Upon this firm basis was reared the throne of the new rulers, neither of whom claimed to be a legitimate monarch. Both had with more or less right acquired a dictatorial power which they understood how to wield throughout many years, until at length a moment came when they made up their minds to a partial renunciation of authority. This was the critical moment that decided the fate of the rulers and their work, for everything depended on the choice of the moment and the extent of the concessions. Here the penetrating vision and the statesmanlike ability of Augustus are seen to surpassing advantage, while Napoleon, who only made up his mind after long hesitation, took his hand from the tiller reluctantly, only to see very speedily with what scant success his ship battled against the overpowering torrent and was driven helplessly nearer and nearer the destruction that threatened it.
The rule of Augustus as well as that of Napoleon III was a tyranny in the good sense of the word; neither the one nor the other lacked the drop of democratic oil with which the ruler was anointed. Both wanted to be assured that their high place was secure only because of its necessity to the state. Again and again Augustus restored his power (to all appearances at least) to the senate, to receive it again, but only for a definite number of years; and even in the case of Napoleon III, it was a polite official fiction that his power had been delegated to him by the nation in the first year of his reign and was even in his last year confirmed by a plebiscite.
If they challenged a crisis of this kind, both held the reins of government firmly in their hands, nor did any one seriously believe that they would have allowed this power to be wrested from them by a vote unfavourable to them. That the Roman senate and the French people were repeatedly confronted with this crisis, shows clearly what value those rulers attached to this right. Both rulers had thrust aside the higher classes of society which had hitherto guided the state in its course, in order to derive their support from the broad masses of the lower classes and the army. The immense presents made by Augustus to his soldiers and to the population of his chief town prove that in the well-being and content of this very class he rightly recognised the real support of his institutions. In similar fashion Napoleon III took pre-eminent care for the material welfare of France, which reached an unprecedented level under his rule.

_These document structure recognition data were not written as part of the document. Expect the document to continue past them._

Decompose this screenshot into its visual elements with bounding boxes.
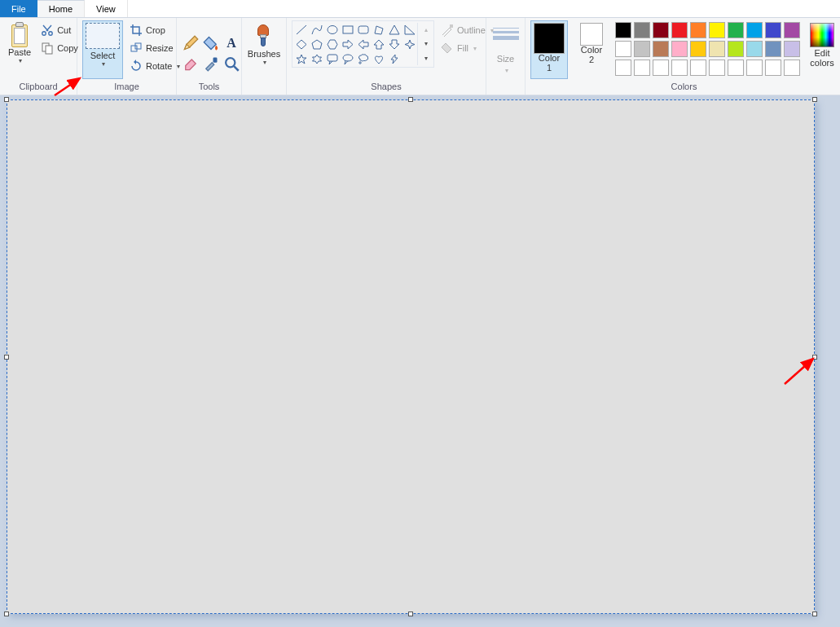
color-swatch[interactable] <box>615 41 631 57</box>
outline-label: Outline <box>457 25 486 35</box>
crop-icon <box>130 24 143 37</box>
color-swatch[interactable] <box>615 22 631 38</box>
edit-colors-button[interactable]: Edit colors <box>807 20 838 79</box>
shape-rounded-rectangle[interactable] <box>356 23 371 37</box>
shapes-more-button[interactable]: ▴▾▾ <box>417 23 432 65</box>
color-swatch[interactable] <box>728 22 744 38</box>
color-swatch[interactable] <box>746 22 763 38</box>
resize-button[interactable]: Resize <box>126 40 183 56</box>
shape-hexagon[interactable] <box>325 38 340 51</box>
shape-oval[interactable] <box>325 23 340 37</box>
handle-ne[interactable] <box>812 97 817 102</box>
shape-curve[interactable] <box>310 23 324 37</box>
color-swatch[interactable] <box>784 41 800 57</box>
handle-nw[interactable] <box>4 97 9 102</box>
color-palette[interactable] <box>615 22 802 77</box>
color-swatch[interactable] <box>784 22 800 38</box>
group-shapes: ▴▾▾ Outline ▾ Fill ▾ Shapes <box>287 18 486 95</box>
resize-label: Resize <box>146 43 174 53</box>
color-swatch[interactable] <box>634 41 650 57</box>
crop-button[interactable]: Crop <box>126 22 183 38</box>
color2-label: Color 2 <box>581 46 602 64</box>
select-button[interactable]: Select ▾ <box>82 20 123 79</box>
color-swatch[interactable] <box>653 22 669 38</box>
eraser-tool[interactable] <box>182 55 200 73</box>
tab-view[interactable]: View <box>85 0 128 17</box>
tab-file[interactable]: File <box>0 0 37 17</box>
shapes-gallery[interactable] <box>294 23 417 65</box>
color-swatch[interactable] <box>671 41 688 57</box>
canvas-area[interactable] <box>0 95 840 627</box>
color-swatch[interactable] <box>746 60 763 76</box>
handle-s[interactable] <box>408 612 413 616</box>
color-swatch[interactable] <box>671 60 688 76</box>
color-swatch[interactable] <box>653 41 669 57</box>
color-swatch[interactable] <box>746 41 763 57</box>
pencil-tool[interactable] <box>182 34 200 52</box>
color-swatch[interactable] <box>709 41 725 57</box>
shape-lightning[interactable] <box>387 52 402 66</box>
shape-rectangle[interactable] <box>341 23 355 37</box>
color2-button[interactable]: Color 2 <box>573 20 610 79</box>
shape-polygon[interactable] <box>372 23 386 37</box>
shape-arrow-up[interactable] <box>372 38 386 51</box>
brush-icon <box>253 23 275 49</box>
cut-button[interactable]: Cut <box>37 22 81 38</box>
shape-callout-oval[interactable] <box>341 52 355 66</box>
color-swatch[interactable] <box>728 60 744 76</box>
group-size: Size ▾ <box>486 18 526 95</box>
color-swatch[interactable] <box>634 60 650 76</box>
canvas-selection[interactable] <box>7 99 815 614</box>
shape-heart[interactable] <box>372 52 386 66</box>
group-clipboard: Paste ▾ Cut Copy Clipboard <box>0 18 77 95</box>
color-swatch[interactable] <box>765 60 781 76</box>
shape-diamond[interactable] <box>294 38 309 51</box>
fill-tool[interactable] <box>202 34 220 52</box>
color-swatch[interactable] <box>690 41 706 57</box>
color-swatch[interactable] <box>671 22 688 38</box>
shape-triangle[interactable] <box>387 23 402 37</box>
handle-w[interactable] <box>4 355 9 360</box>
shape-5point-star[interactable] <box>294 52 309 66</box>
paste-button[interactable]: Paste ▾ <box>5 20 34 79</box>
color-swatch[interactable] <box>765 41 781 57</box>
handle-sw[interactable] <box>4 612 9 616</box>
handle-e[interactable] <box>812 355 817 360</box>
color-swatch[interactable] <box>709 60 725 76</box>
shape-arrow-right[interactable] <box>341 38 355 51</box>
copy-button[interactable]: Copy <box>37 40 81 56</box>
shape-pentagon[interactable] <box>310 38 324 51</box>
fill-label: Fill <box>457 43 468 53</box>
color-swatch[interactable] <box>784 60 800 76</box>
group-label-brushes <box>247 82 281 95</box>
shape-callout-rounded[interactable] <box>325 52 340 66</box>
shape-arrow-down[interactable] <box>387 38 402 51</box>
color1-button[interactable]: Color 1 <box>530 20 568 79</box>
shape-arrow-left[interactable] <box>356 38 371 51</box>
tab-home[interactable]: Home <box>37 0 85 17</box>
tab-bar: File Home View <box>0 0 840 18</box>
color-swatch[interactable] <box>634 22 650 38</box>
color-swatch[interactable] <box>709 22 725 38</box>
color-swatch[interactable] <box>653 60 669 76</box>
shape-line[interactable] <box>294 23 309 37</box>
shape-callout-cloud[interactable] <box>356 52 371 66</box>
color-swatch[interactable] <box>765 22 781 38</box>
color-swatch[interactable] <box>728 41 744 57</box>
color-swatch[interactable] <box>690 60 706 76</box>
text-tool[interactable]: A <box>222 34 240 52</box>
color-swatch[interactable] <box>615 60 631 76</box>
rotate-button[interactable]: Rotate ▾ <box>126 58 183 74</box>
size-button[interactable]: Size ▾ <box>490 20 522 79</box>
brushes-button[interactable]: Brushes ▾ <box>244 20 284 79</box>
shape-6point-star[interactable] <box>310 52 324 66</box>
shape-4point-star[interactable] <box>402 38 417 51</box>
handle-se[interactable] <box>812 612 817 616</box>
scissors-icon <box>41 24 54 37</box>
color-swatch[interactable] <box>690 22 706 38</box>
edit-colors-label: Edit colors <box>810 49 833 68</box>
color-picker-tool[interactable] <box>202 55 220 73</box>
handle-n[interactable] <box>408 97 413 102</box>
shape-right-triangle[interactable] <box>402 23 417 37</box>
magnifier-tool[interactable] <box>222 55 240 73</box>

Neither ruler confined his liberality to what was absolutely necessary; they also lent support to art and science in remarkable ways. Architecture is an art for monarchs, and architecture was the art of Augustus and of Napoleon III. Modern Paris is really the work of Napoleon III, and so, too, it was the boast of Augustus that he had taken over Rome a city of bricks but had left it a city of marble. In the literary efforts of their times both rulers took at least the share of dilettanti. Each of them, in order to neglect no part of his inheritance, not only collected the literary relics of his uncle but also defended in writing his actions as emperor. Without mentioning the smaller literary essays of either, we may note that Augustus sought to defend himself in his memoirs, while Napoleon III in his history of Julius Cæsar sought far less to write the history of Cæsar than to defend the principle of Cæsarism.
A Roman Tripod
The worship of the uncle to whose popularity they owed the crown—in the one case the worship of the dictator, in the other that of Napoleon I—impresses its character on the reign of both rulers. In particular, the military glory of these two great generals was exploited by their nephews in a variety of ways. Neither Augustus nor Napoleon III were really soldiers; but they needed for their rule a powerful effective army, which they would have found far greater difficulty in bending to their ends had they not had the memories of a great past to help them. Both succeeded in creating a fighting army, the pride of the nation, which they knew how to use when it was really necessary, but without taking any real pleasure in fighting and hazard, such as was felt by Julius Cæsar and Napoleon I. The successes they loved best were not those won in war but those due to threats of war and to diplomacy. The war against the Parthians, the hereditary foes of Rome, was certainly a portion of the legacy left by the dictator; but Augustus hesitated long before beginning this really dangerous war, until good fortune played the lost standards into his hands. Military honour was hereby satisfied and the noisy rejoicing of his fellow-soldiers now relieved him of the duty of making war upon the redoubtable enemy.